Case Details
- Citation: [2019] SGHC 6
- Case Title: Ivanishvili, Bidzina and others v Credit Suisse AG and another
- Court: High Court of the Republic of Singapore
- Decision Date: 18 January 2019
- Judges: Valerie Thean J
- Coram: Valerie Thean J
- Case Number: Suit No 790 of 2017
- Registrar’s Appeals: Nos 229 of 2018 and 232 of 2018
- Procedural History (as reflected in LawNet note): The appeal in Civil Appeal No 26 of 2019 and the application in Summons No 71 of 2019 were allowed (by a 2:1 majority) by the Court of Appeal on 3 July 2020. See [2020] SGCA 62.

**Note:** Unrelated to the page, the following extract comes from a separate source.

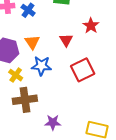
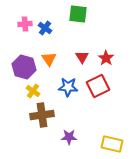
red star: (91, 26) -> (106, 58), moved
blue star: (41, 66) -> (68, 87), moved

- Plaintiff/Applicant: Ivanishvili, Bidzina and others
- Defendant/Respondent: Credit Suisse AG and another
- Parties (key): Bidzina Ivanishvili; Ekaterine Khvedelidze; Tsotne Ivanishvili (minor, suing by litigation representative Ekaterine Khvedelidze); Gvantsa Ivanishvili; Bera Ivanishvili; Credit Suisse AG; Credit Suisse Trust Limited
- Counsel for Plaintiffs: N Sreenivasan, S.C., Palaniapan Sundaraj, Lim Min, Ranita Yogeeswaran (Straits Law Practice LLC)
- Counsel for First Defendant (Credit Suisse AG): Harpreet Singh Nehal, S.C., Jordan Tan, Andrew Foo, Ho Wan Yi (Cavenagh Law LLC)
- Counsel for Second Defendant (Trustee): Stanley Lai, S.C., Kenneth Lim, Melissa Mak, Afzal Ali, Wong Pei Ting (Allen & Gledhill LLP)
- Legal Areas: Conflict of Laws — Choice of jurisdiction; Conflict of Laws — Jurisdiction; Conflict of Laws — Natural forum
- Statutes Referenced (as per metadata): Bank stands in the shoes of the trustee under the Trustee Act; Swiss Criminal Code; Trustees Act
- Cases Cited (as per metadata): [2019] SGHC 6; [2020] SGCA 62
- Judgment Length: 20 pages, 10,833 words
Summary
Ivanishvili, Bidzina and others v Credit Suisse AG and another [2019] SGHC 6 concerned a multi-party dispute arising from alleged misconduct in the management of substantial wealth held through a Singapore discretionary trust, the Mandalay Trust. The plaintiffs—Bidzina Ivanishvili (a former Prime Minister of Georgia) and family members—claimed losses to trust assets and other portfolios managed by Credit Suisse entities. The central procedural question before the High Court was whether Singapore should stay the proceedings on the basis of forum non conveniens, in favour of Switzerland.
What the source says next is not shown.